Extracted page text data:
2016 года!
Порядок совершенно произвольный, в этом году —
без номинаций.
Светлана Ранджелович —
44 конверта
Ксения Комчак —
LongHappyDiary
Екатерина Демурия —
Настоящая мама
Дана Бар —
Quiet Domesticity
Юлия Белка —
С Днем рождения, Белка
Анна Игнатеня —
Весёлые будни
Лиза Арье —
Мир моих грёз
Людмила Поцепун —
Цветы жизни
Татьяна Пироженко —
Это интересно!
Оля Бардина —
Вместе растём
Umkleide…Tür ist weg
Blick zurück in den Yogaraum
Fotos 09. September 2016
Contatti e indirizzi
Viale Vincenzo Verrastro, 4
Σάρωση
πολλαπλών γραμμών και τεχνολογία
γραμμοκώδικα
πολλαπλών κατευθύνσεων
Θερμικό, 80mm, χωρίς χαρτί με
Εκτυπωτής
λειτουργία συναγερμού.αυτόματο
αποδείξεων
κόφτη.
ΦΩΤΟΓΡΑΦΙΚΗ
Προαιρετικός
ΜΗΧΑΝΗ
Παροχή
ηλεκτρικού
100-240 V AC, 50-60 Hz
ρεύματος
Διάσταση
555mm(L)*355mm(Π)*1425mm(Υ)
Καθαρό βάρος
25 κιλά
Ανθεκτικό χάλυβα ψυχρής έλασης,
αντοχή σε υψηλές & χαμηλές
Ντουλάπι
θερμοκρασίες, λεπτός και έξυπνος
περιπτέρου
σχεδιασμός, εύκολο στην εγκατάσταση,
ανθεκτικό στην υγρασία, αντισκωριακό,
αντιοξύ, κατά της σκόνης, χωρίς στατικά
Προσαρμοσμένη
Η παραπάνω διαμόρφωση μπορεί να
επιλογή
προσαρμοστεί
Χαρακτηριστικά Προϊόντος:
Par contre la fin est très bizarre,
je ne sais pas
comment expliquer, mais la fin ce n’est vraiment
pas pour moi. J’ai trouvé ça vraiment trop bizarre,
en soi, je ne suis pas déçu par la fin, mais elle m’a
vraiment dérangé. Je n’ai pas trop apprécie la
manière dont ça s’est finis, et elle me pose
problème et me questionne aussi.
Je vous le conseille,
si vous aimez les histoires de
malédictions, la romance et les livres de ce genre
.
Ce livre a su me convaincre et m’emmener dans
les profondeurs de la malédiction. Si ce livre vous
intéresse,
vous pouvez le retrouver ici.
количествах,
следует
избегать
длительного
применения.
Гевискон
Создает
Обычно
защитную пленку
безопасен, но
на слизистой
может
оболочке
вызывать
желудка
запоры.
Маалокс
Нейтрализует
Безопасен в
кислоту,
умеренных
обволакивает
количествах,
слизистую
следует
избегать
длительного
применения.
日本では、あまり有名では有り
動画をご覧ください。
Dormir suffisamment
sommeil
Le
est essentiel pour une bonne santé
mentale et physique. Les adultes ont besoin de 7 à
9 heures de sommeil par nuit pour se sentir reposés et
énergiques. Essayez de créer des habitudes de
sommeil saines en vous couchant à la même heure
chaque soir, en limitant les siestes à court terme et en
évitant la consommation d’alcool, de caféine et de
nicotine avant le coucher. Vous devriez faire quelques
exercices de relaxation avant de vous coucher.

WHAT TO DO:
Starting with the first line above and ending with the line that holds "je ne sais pas", restate each line word for word and add nothing else.

EXERCISE RESPONSE:
2016 года!
Порядок совершенно произвольный, в этом году —
без номинаций.
Светлана Ранджелович —
44 конверта
Ксения Комчак —
LongHappyDiary
Екатерина Демурия —
Настоящая мама
Дана Бар —
Quiet Domesticity
Юлия Белка —
С Днем рождения, Белка
Анна Игнатеня —
Весёлые будни
Лиза Арье —
Мир моих грёз
Людмила Поцепун —
Цветы жизни
Татьяна Пироженко —
Это интересно!
Оля Бардина —
Вместе растём
Umkleide…Tür ist weg
Blick zurück in den Yogaraum
Fotos 09. September 2016
Contatti e indirizzi
Viale Vincenzo Verrastro, 4
Σάρωση
πολλαπλών γραμμών και τεχνολογία
γραμμοκώδικα
πολλαπλών κατευθύνσεων
Θερμικό, 80mm, χωρίς χαρτί με
Εκτυπωτής
λειτουργία συναγερμού.αυτόματο
αποδείξεων
κόφτη.
ΦΩΤΟΓΡΑΦΙΚΗ
Προαιρετικός
ΜΗΧΑΝΗ
Παροχή
ηλεκτρικού
100-240 V AC, 50-60 Hz
ρεύματος
Διάσταση
555mm(L)*355mm(Π)*1425mm(Υ)
Καθαρό βάρος
25 κιλά
Ανθεκτικό χάλυβα ψυχρής έλασης,
αντοχή σε υψηλές & χαμηλές
Ντουλάπι
θερμοκρασίες, λεπτός και έξυπνος
περιπτέρου
σχεδιασμός, εύκολο στην εγκατάσταση,
ανθεκτικό στην υγρασία, αντισκωριακό,
αντιοξύ, κατά της σκόνης, χωρίς στατικά
Προσαρμοσμένη
Η παραπάνω διαμόρφωση μπορεί να
επιλογή
προσαρμοστεί
Χαρακτηριστικά Προϊόντος:
Par contre la fin est très bizarre,
je ne sais pas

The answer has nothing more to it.